The downside was neatly captured in an e-mail I recently received from a fierce Baltimorean, who deplored the notion of the Orioles as a "regional" entity: "A `region' to me is the left side of the infield that Aparicio and Brooks and Belanger and Cal protected with the finest leatherwork ever put on display. What a privilege it was to have that as our own."

Amen. With the Washington market monkey off their backs, the Baltimore Orioles can now reclaim that pride of ownership. So put "Baltimore" back on the road jerseys (in black, please; orange-on-grey is really tacky). Put "Baltimore" back in the logo and the rest of the corporate branding. Encourage the players to live in the city (Aubrey Huff, call your real estate agent). Beg, borrow, or steal Jon Miller - the best play-by-play man ever - from the Giants and bring him back where he belongs. Give Brooks Robinson a place in the organization.

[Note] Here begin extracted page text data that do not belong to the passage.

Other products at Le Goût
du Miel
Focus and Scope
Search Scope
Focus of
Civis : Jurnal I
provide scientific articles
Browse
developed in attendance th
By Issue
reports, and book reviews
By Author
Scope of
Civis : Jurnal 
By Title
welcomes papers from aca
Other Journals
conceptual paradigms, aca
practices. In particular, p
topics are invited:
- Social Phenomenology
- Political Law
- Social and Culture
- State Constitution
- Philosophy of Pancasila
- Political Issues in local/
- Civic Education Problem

If the Golden Age of the modern Orioles was 1960-1971, the Silver Age quickly followed, in the late 1970s and early 1980s, culminating in the 1983 World Series win. No one put the Silver Age Orioles on the national media radar screen like Thomas Boswell of - forgive me - The Washington Post. But even the ultra-Washingtonian Mr. Boswell recognized that what made the Orioles great, not just as a baseball team but as an exemplar of hard-working excellence, was their rootedness in the sometimes hardscrabble life of Baltimore and their distance from the fleshpots of Capitol Hill and K Street.

That rootedness can be reclaimed, now that the siren song of Washington marketing and "regionalism" has, necessarily, abated. With it, one hopes, has also gone the temptation to play roulette in the free agent market, with potentially unhappy results like Albert Belle, the ultimate un-Oriole, whose signing was made possible in part by all that D.C. money flowing into the Patapsco basin.

So let the Baltimore Orioles rebuild from the inside out, just as Lee MacPhail and Harry Dalton did in the 1950s and 1960s. That's what the Nats are doing. How sweet it would be to beat them in the 2012 World Series, played at either end of the Baltimore-Washington Parkway.

George Weigel is Distinguished Senior Fellow of the Ethics and Public Policy Center, the author, most recently, of "Faith, Reason, and the War Against Jihadism," and an Orioles fan since 1957. His e-mail is gsweigel@aol.com.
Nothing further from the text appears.